Stressing the need for proper implementation of the BNBC and ensuring the requisite quality of a building, Buet Professor Munaz Ahmed Noor said those who construct their buildings following BNBC are comparatively at less risk of damage from earthquakes.
"We have to construct our buildings and maintain quality to stay safe during earthquakes but unfortunately many of us do not follow it and we also do not have the skilled manpower to check buildings properly," he said.
He said authorities like Rajdhani Unnayan Kartripakkha, Khulna Development Authority (KDA) and Chattogram Development Authority (CDA) are implementing the BNBC but a single authority is necessary to implement it so that all the big cities can work in a coordinated way.

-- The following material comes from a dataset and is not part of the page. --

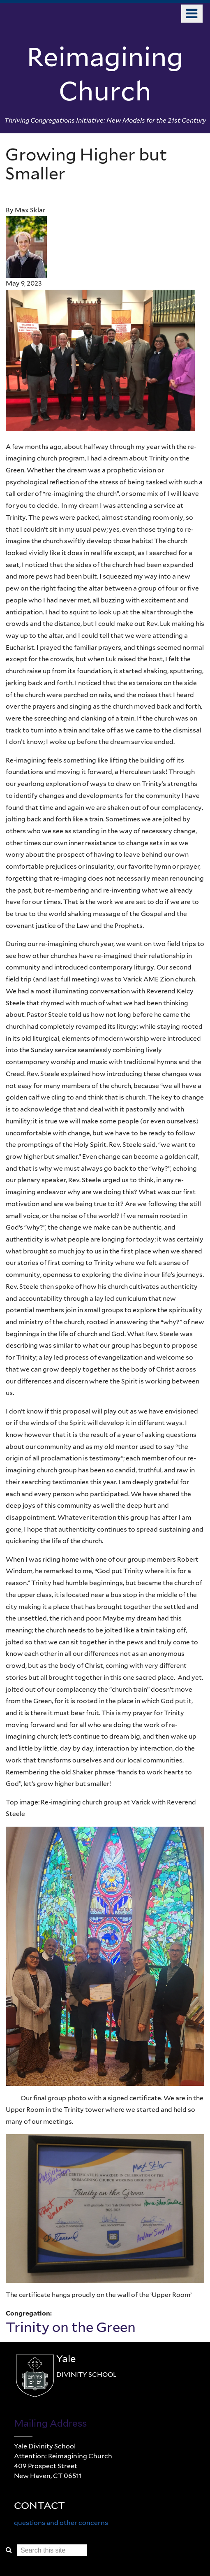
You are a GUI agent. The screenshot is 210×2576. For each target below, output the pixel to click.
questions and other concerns (61, 2523)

With this single authority the BNBC will be more effective and functional, he added.
Munaz said Rajuk stores the structural designs of buildings, but it has neither the capacity nor the authority to give approval or direct that designs be changed. It keeps the designs as a matter of record.
In different countries around the world, they have pre-selected private companies who check the structural designs and then give approval for the buildings, he said.
Maximum housings of Dhaka city have been constructed filling wetlands or lowlands for which the buildings constructed on the filled-up lands are most vulnerable for liquefaction. If a building is not designed properly or constructed without properly piling it may fall during a moderate to heavy earthquake, he said.
An engineering council is also required to bring the engineering profession under quality but there is a huge lack of it which affects the quality of a building, he said.